De repente, después de lo que se sintieron como horas de estar en aquel pasillo, uno de mis compañeros tomó la iniciativa y nos hizo bajar al punto de reunión. Honestamente no recuerdo cómo bajé las escaleras. Al llegar al punto de reunión, la tensión y el miedo estaban en nosotros. Todos volteaban sus cabezas en busca de alguna respuesta o indicación al mismo tiempo que sostenían sus celulares junto a su oreja, tratando de comunicarse con sus seres queridos.

De la nada, observé que la gente comenzaba a desalojar el patio, dirigiéndose hacia el estacionamiento. No quedaba más remedio que seguir a la multitud. Una vez fuera, se veía aún más caos y desesperación que unos momentos antes. Las personas no soltaban el teléfono y algunas otras buscaban a los compañeros con los que venían. Por alguna razón, en momentos como ese, la mente salta de un pensamiento irrelevante a otro: ¿Dejé mi chamarra? ¿Traigo todo en mi mochila?, hasta que comienzan las preguntas realmente preocupantes: ¿Mi familia estará bien? ¿Mi casa tuvo daños? ¿Cómo llegaré a casa?

Por alguna razón, mi celular era de los pocos que tenía servicio. Aproveché para llamar a mis padres y familiares más cercanos, y una vez que lo hice, comencé a prestar mi teléfono a personas que no podían comunicarse mediante sus celulares. De repente, uno de mis compañeros nos guio hasta su auto, abrió las puertas y encendió la radio, de manera que todas las personas presentes en aquel estacionamiento pudieran saber lo que pasaba.

Los locutores hablaban de derrumbes y otros edificios como hospitales y escuelas en riesgo de colapso. Parecía que lo que escuchábamos era una radionovela de terror y no una noticia real. Mi corazón se detuvo por un momento cuando escuché el nombre de mi colonia mencionado en las zonas más afectadas. Uno siempre piensa que el lugar donde vive es seguro hasta que pasa algo como esto. De repente, todo lo que nos importaba era llegar a casa.

Fotografía: Eduardo Feldman

Si de por sí la Ciudad de México vive en un estado constante de tráfico, ese día fue imposible comparar lo que se vivía con un día normal. Los autos no avanzaban, la gente gritaba desesperada y asustada; parecía que nadie sabía realmente hacia dónde ir.
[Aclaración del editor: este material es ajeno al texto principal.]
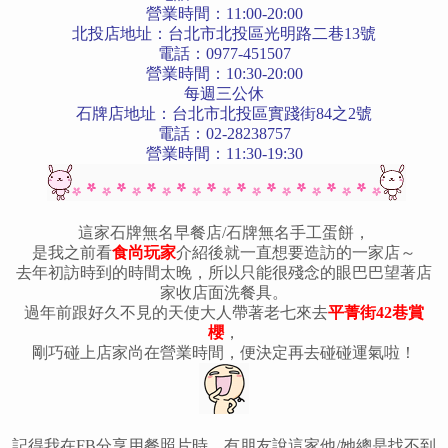
營業時間：11:00-20:00
北投店地址：台北市北投區光明路二巷13號
電話：0977-451507
營業時間：10:30-20:00
每週三公休
石牌店地址：台北市北投區實踐街84之2號
電話：02-28238757
營業時間：11:30-19:30
這家石牌無名早餐店/石牌無名手工蛋餅，
是我之前看
食尚玩家
介紹後
就一直想要造訪的一家店～
去年初訪時到的時間太晚，所以只能很殘念的眼巴巴望著店
家收店面洗餐具。
過年前跟好久不見的天使大人帶著老七來去
平菁街42巷賞
櫻
，
剛巧碰上店家尚在營業時間，便決定再去碰碰運氣啦！
記得我在FB分享用餐照片時，有朋友說這家他/她總是找不到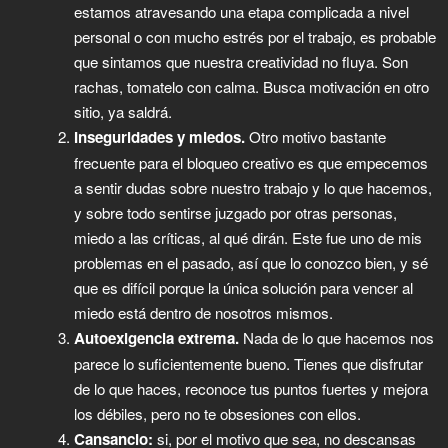
estamos atravesando una etapa complicada a nivel
personal o con mucho estrés por el trabajo, es probable
que sintamos que nuestra creatividad no fluya. Son
rachas, tomatelo con calma. Busca motivación en otro
sitio, ya saldrá.
Inseguridades y miedos.
Otro motivo bastante
frecuente para el bloqueo creativo es que empecemos
a sentir dudas sobre nuestro trabajo y lo que hacemos,
y sobre todo sentirse juzgado por otras personas,
miedo a las críticas, al qué dirán. Este fue uno de mis
problemas en el pasado, así que lo conozco bien, y sé
que es difícil porque la única solución para vencer al
miedo está dentro de nosotros mismos.
Autoexigencia extrema.
Nada de lo que hacemos nos
parece lo suficientemente bueno. Tienes que disfrutar
de lo que haces, reconoce tus puntos fuertes y mejora
los débiles, pero no te obsesiones con ellos.
Cansancio:
si, por el motivo que sea, no descansas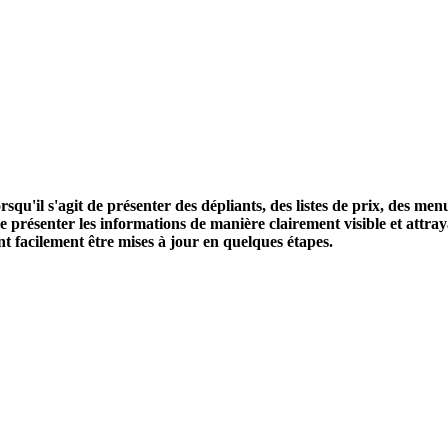
rsqu'il s'agit de présenter des dépliants, des listes de prix, des me
de présenter les informations de manière clairement visible et attra
nt facilement être mises à jour en quelques étapes.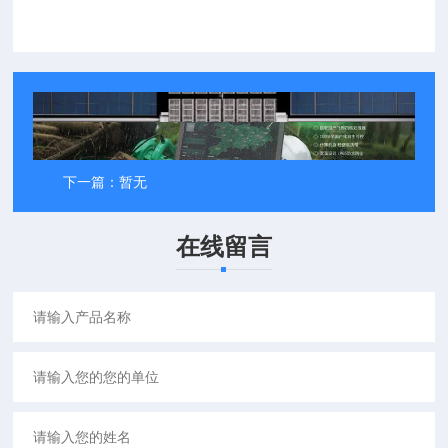
上一篇：
深海数字水声通信系统
返回列表
下一篇：
暂无
在线留言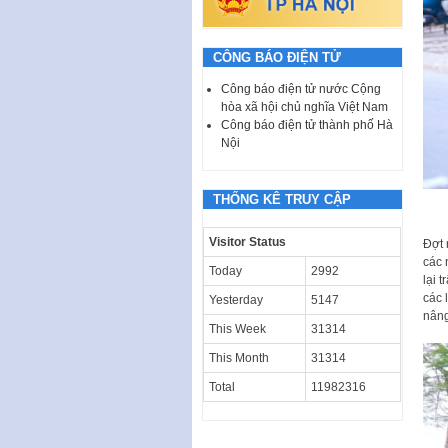
CÔNG BÁO ĐIỆN TỬ
Công báo điện tử nước Cộng
hòa xã hội chủ nghĩa Việt Nam
Công báo điện tử thành phố Hà
Nội
THỐNG KÊ TRUY CẬP
Visitor Status
Đợt 
các 
Today
2992
lại 
các 
Yesterday
5147
nâng
This Week
31314
This Month
31314
Total
11982316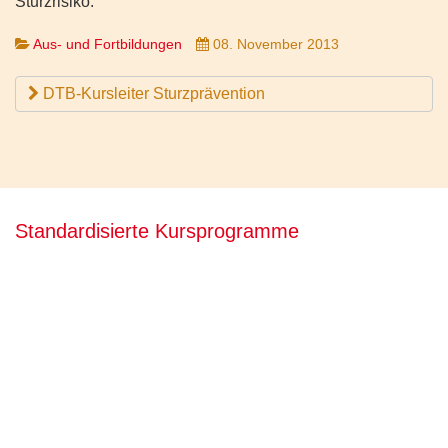
Sturzrisiko.
Aus- und Fortbildungen
08. November 2013
DTB-Kursleiter Sturzprävention
Standardisierte Kursprogramme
Había informes de que los servicios de transporte público serían suspendidos hasta nuevo aviso, por lo que las personas optaban por ir a pie a sus hogares.
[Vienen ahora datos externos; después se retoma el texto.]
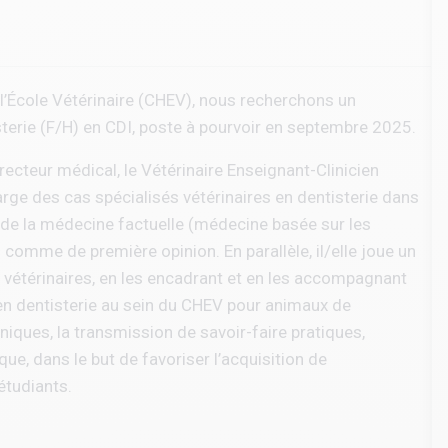
 l’École Vétérinaire (CHEV), nous recherchons un
sterie (F/H) en CDI, poste à pourvoir en septembre 2025.
ecteur médical, le Vétérinaire Enseignant-Clinicien
harge des cas spécialisés vétérinaires en dentisterie dans
s de la médecine factuelle (médecine basée sur les
s comme de première opinion. En parallèle, il/elle joue un
s vétérinaires, en les encadrant et en les accompagnant
 en dentisterie au sein du CHEV pour animaux de
niques, la transmission de savoir-faire pratiques,
e, dans le but de favoriser l’acquisition de
étudiants.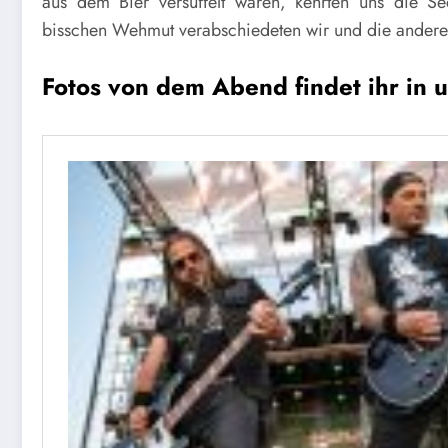
aus dem Bier
versüffelt
waren, kehrten uns die Se
bisschen Wehmut verabschiedeten wir und die anderen
Fotos von dem Abend findet ihr in 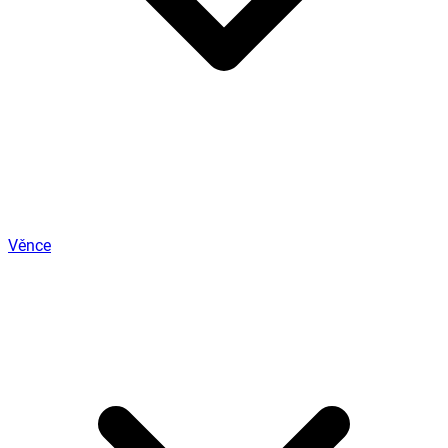
Věnce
Mis amigos y yo decidimos esperar a que se tranquilizaran un poco las cosas, ya que en ese momento no podríamos llegar muy lejos. Esperamos un par de horas hasta que el transporte volvió a funcionar de manera normal. Los autos pasaban por las calles y ofrecían llevar a las personas hacia ciertos puntos de la ciudad, en ese momento, todos teníamos un lugar en donde estar.

Después de ese día, la ciudad vivió un fenómeno que pocas veces logramos ver. Fue como si de repente las diferencias que existían entre las personas jamás hubieran sido reales. La ayuda llegaba a manos llenas, sin importar en dónde se necesitara o quién la necesitara. Ya fuera de manera presencial o digital, la ayuda estaba ahí. Desde personas ayudando a remover escombros hasta otras dando asilo en sus hogares, pasando por gran cantidad de ellas que difundían información pertinente en las redes sociales.

Aquel día cambió para siempre la vida de muchos de nosotros. Nos enseñó que tal vez podremos ignorar lo que la vida tiene planeado para nosotros, pero también nos mostró que podemos tratar de estar lo más preparados posible para cualquier cosa. Un país no puede moverse ni levantarse sin que su sociedad entera lo haga, como lo hicimos ese día. Esa tarde del 19 de septiembre muchos pudimos ver la oscuridad que surge cuando ocurre una tragedia, pero también fuimos testigos de la luz incandescente que, como mexicanos, podemos aportar a nuestro país.